| Problem to work on |
The word "regular" marks the lines to find; copy every such line from the data below.

| Page-level text extractions |
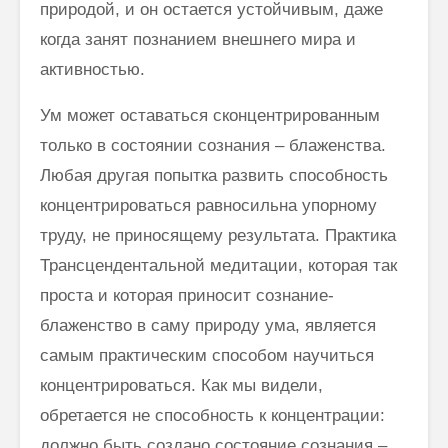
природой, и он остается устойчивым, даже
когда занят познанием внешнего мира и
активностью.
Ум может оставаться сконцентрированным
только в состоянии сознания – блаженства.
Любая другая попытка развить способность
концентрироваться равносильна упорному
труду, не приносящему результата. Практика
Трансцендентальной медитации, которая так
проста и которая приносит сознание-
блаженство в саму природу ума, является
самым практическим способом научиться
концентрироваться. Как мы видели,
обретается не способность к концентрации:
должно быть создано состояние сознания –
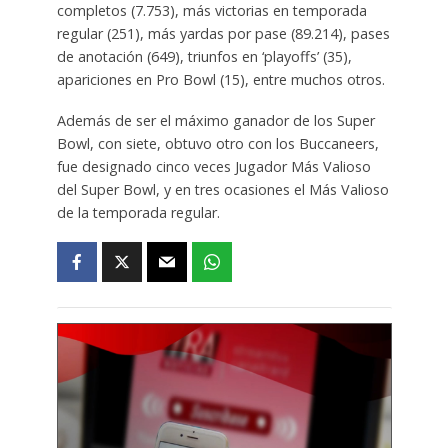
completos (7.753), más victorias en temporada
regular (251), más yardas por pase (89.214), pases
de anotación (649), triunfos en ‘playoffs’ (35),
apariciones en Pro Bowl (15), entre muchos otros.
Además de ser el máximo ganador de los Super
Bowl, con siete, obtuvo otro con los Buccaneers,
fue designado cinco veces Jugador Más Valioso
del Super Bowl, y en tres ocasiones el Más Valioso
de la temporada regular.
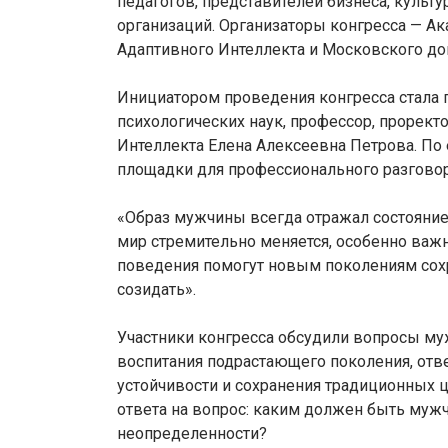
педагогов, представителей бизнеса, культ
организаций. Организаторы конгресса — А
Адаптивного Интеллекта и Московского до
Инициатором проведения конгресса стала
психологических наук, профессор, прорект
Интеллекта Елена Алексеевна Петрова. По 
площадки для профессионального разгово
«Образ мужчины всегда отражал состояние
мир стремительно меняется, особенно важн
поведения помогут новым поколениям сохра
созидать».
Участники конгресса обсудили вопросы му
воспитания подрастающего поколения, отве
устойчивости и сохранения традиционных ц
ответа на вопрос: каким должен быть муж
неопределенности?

| Result of the task |
regular (251), más yardas por pase (89.214), pases
de la temporada regular.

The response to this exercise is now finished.